The evening’s masterstroke was scheduling the 13-minute Falla concerto twice. Before the first performance, Horowitz and Munoz-Molina discussed it briefly, describing it as a work from the modernist era that included Stravinsky and Picasso. It returned to close the evening.


In between came a fascinating array of music and poetry, an overview of composers, writers and forms that influenced Falla. They ranged from 13th century liturgical chant and Renaissance motets to folk-influenced, 20th century solo songs by Joaquin Rodrigo. Performers were the university’s expressive Motet Choir and Amy Conn, a soprano with bright, sparkling tone, accompanied by pianist Shannon McGinnis. An intimate poem of religious ecstasy by St. John of the Cross also was part of the mix. Carbone tossed off three 18th century piano sonatas that brought to mind the prickly high spirits of Scarlatti’s harpsichord music.


Falla’s austere yet passionate concerto was in excellent hands. In addition to Carbone on piano, the performers were Dionne Jackson, flute; Jelena Dirks, oboe; Larry Combs, clarinet; Jasmin Lin, violin, and Stephen Balderston, cello. Gil-Ordonez conducted.


The tonal balance between Carbone’s forceful piano and the other five instruments was expertly handled. We had a sense of six soloists in constant, passionate conversation, their robust voices coming and going with ease. The piano’s emphatic, undulating arpeggios and the fierce slashes of Lin’s violin gave the first movement exuberant ferocity. The second movement was more solemn and grandly scaled. Incorporating fragments of the familiar liturgical chant “Pange lingua gloriosi,” it unfurled with the heroic sweep of a papal religious procession.
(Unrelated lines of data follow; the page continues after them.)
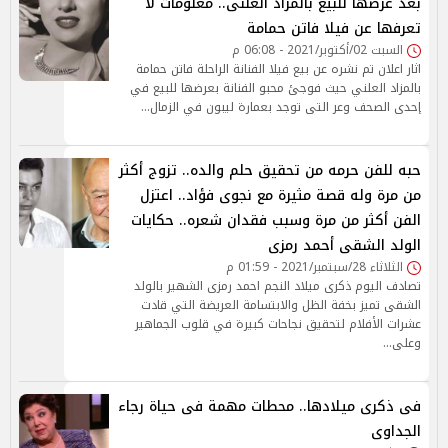
بعد عرضها للبيع بالمزاد العلنى.. معلومات لا
تعرفها عن فيلا فاتن حمامة
السبت 02/أكتوبر/2021 - 06:08 م
اثار اعلان تم نشره عن بيع فيلا الفنانة الراحلة فاتن حمامة
بالمزاد العلني حيث فوجئ محبو الفنانة بعرضها للبيع في
إحدى الصحف وعر التى توجد بعمارة ليبون في الزمال…
حبه للفن حرمه من تحقيق حلم والده.. تزوج أكثر
من مرة وله قصة مثيرة مع نجوى فؤاد.. اعتزل
الفن أكثر من مرة وسبب فقدان شعره.. حكايات
الولد الشقى أحمد رمزى
الثلاثاء 28/سبتمبر/2021 - 01:59 م
تصادف اليوم ذكرى ميلاد النجم احمد رمزى الشهير بالولد
الشقى تميز بخفة الظل والابتسامة العريضة التي قادت
عشرات الأفلام لتحقيق نجاحات كبيرة في قلوب الجماهير
وعلى…
فى ذكرى ميلادها.. محطات مهمة فى حياة رجاء
الجداوى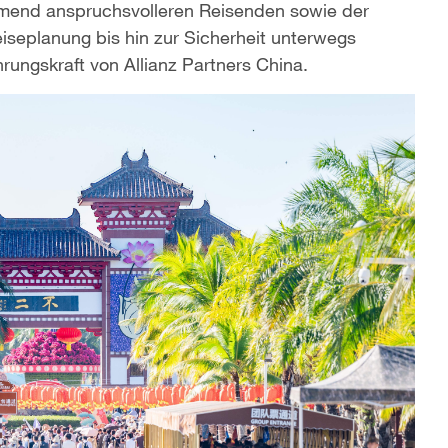
hmend anspruchsvolleren Reisenden sowie der
Reiseplanung bis hin zur Sicherheit unterwegs
hrungskraft von Allianz Partners China.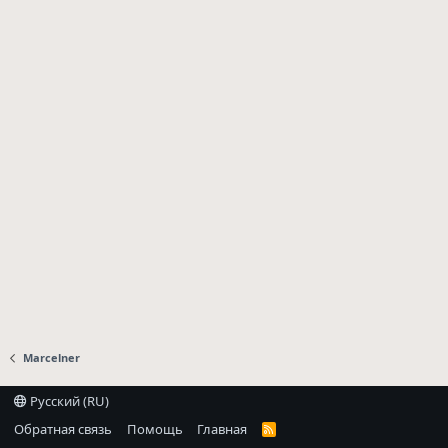
Marcelner
Русский (RU)
Обратная связь
Помощь
Главная
R
S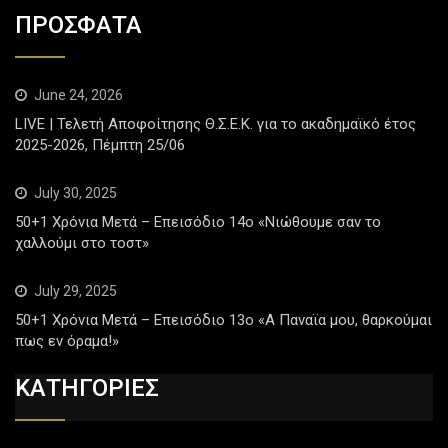
ΠΡΟΣΦΑΤΑ
June 24, 2026
LIVE | Τελετή Αποφοίτησης Θ.Σ.Ε.Κ. για το ακαδημαϊκό έτος
2025-2026, Πέμπτη 25/06
July 30, 2025
50+1 Χρόνια Μετά – Επεισόδιο 14ο «Νιώθουμε σαν το
χαλλούμι στο τοστ»
July 29, 2025
50+1 Χρόνια Μετά – Επεισόδιο 13ο «Α Παναϊα μου, θαρκούμαι
πως εν όραμα!»
ΚΑΤΗΓΟΡΙΕΣ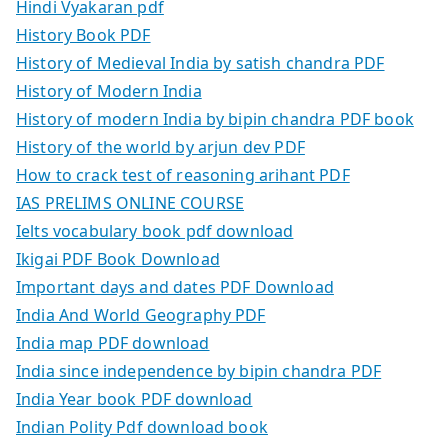
Hindi Vyakaran pdf
History Book PDF
History of Medieval India by satish chandra PDF
History of Modern India
History of modern India by bipin chandra PDF book
History of the world by arjun dev PDF
How to crack test of reasoning arihant PDF
IAS PRELIMS ONLINE COURSE
Ielts vocabulary book pdf download
Ikigai PDF Book Download
Important days and dates PDF Download
India And World Geography PDF
India map PDF download
India since independence by bipin chandra PDF
India Year book PDF download
Indian Polity Pdf download book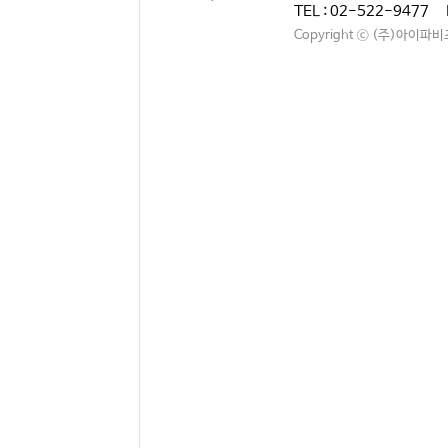
TEL : 02-522-9477 
Copyright ⓒ (주)아이파비즈. A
Despite the dissonances that spiced the entire concerto, the final movement was merry and brimming with dancing rhythms.


Hearing it once was a pleasure. Hearing it twice was a revelation.


At 7:30 Friday,pianist Pedro Carbone will play all four books of Isaac Albeniz’s Iberia, a major work rarely performed in one evening. The series closes at 8 p.m. Saturday with dances and other pieces by Falla, Joaquin Turina and Jesus Guridi. Carbone will be soloist with U of C’s University Symphony Orchestra conducted by Angel Gil-Ordonez.